Raw data:
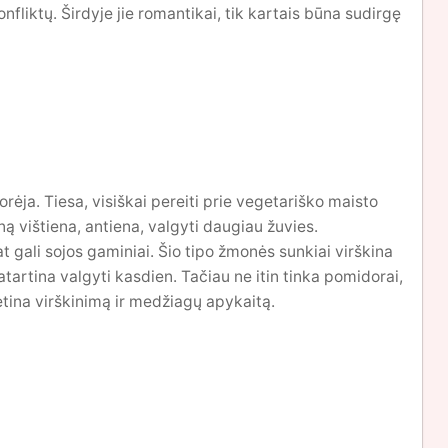
iktų. Širdyje jie romantikai, tik kartais būna sudirgę
ėja. Tiesa, visiškai pereiti prie vegetariško maisto
ną vištiena, antiena, valgyti daugiau žuvies.
at gali sojos gaminiai. Šio tipo žmonės sunkiai virškina
tartina valgyti kasdien. Tačiau ne itin tinka pomidorai,
lėtina virškinimą ir medžiagų apykaitą.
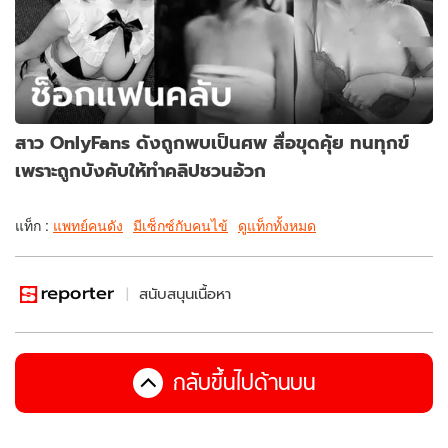
สาว OnlyFans ดังถูกพบเป็นศพ สื่อขุดคุ้ย ทนทุกข์
เพราะถูกบังคับให้ทำคลิปชวนอ้วก
แท็ก :
แพทย์คนดัง
มีเซ็กซ์กับคนไข้
ดูแท็กทั้งหมด
สนับสนุนเนื้อหา
กลับขึ้นไปด้านบน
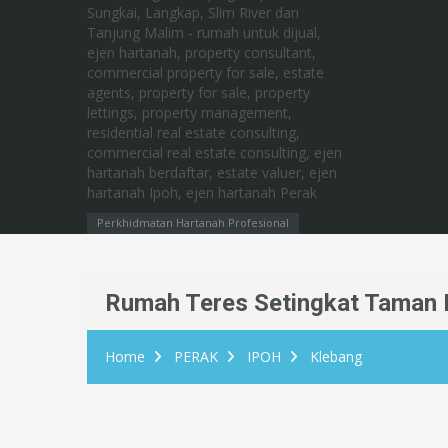
Perkhidmatan Hartanah Profesional
Rumah Teres Setingkat Taman 
Home
PERAK
IPOH
Klebang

Problem requirements:
Pictures do not belong in the copy. Repeat exactly each line from the one with "at gali sojos" through the end of the listing.

Output for this task:
at gali sojos gaminiai. Šio tipo žmonės sunkiai virškina
tartina valgyti kasdien. Tačiau ne itin tinka pomidorai,
lėtina virškinimą ir medžiagų apykaitą.
สาว OnlyFans ดังถูกพบเป็นศพ สื่อขุดคุ้ย ทนทุกข์
เพราะถูกบังคับให้ทำคลิปชวนอ้วก
แท็ก :
แพทย์คนดัง
มีเซ็กซ์กับคนไข้
ดูแท็กทั้งหมด
สนับสนุนเนื้อหา
กลับขึ้นไปด้านบน
Perkhidmatan Hartanah Profesional
Rumah Teres Setingkat Taman 
Home
PERAK
IPOH
Klebang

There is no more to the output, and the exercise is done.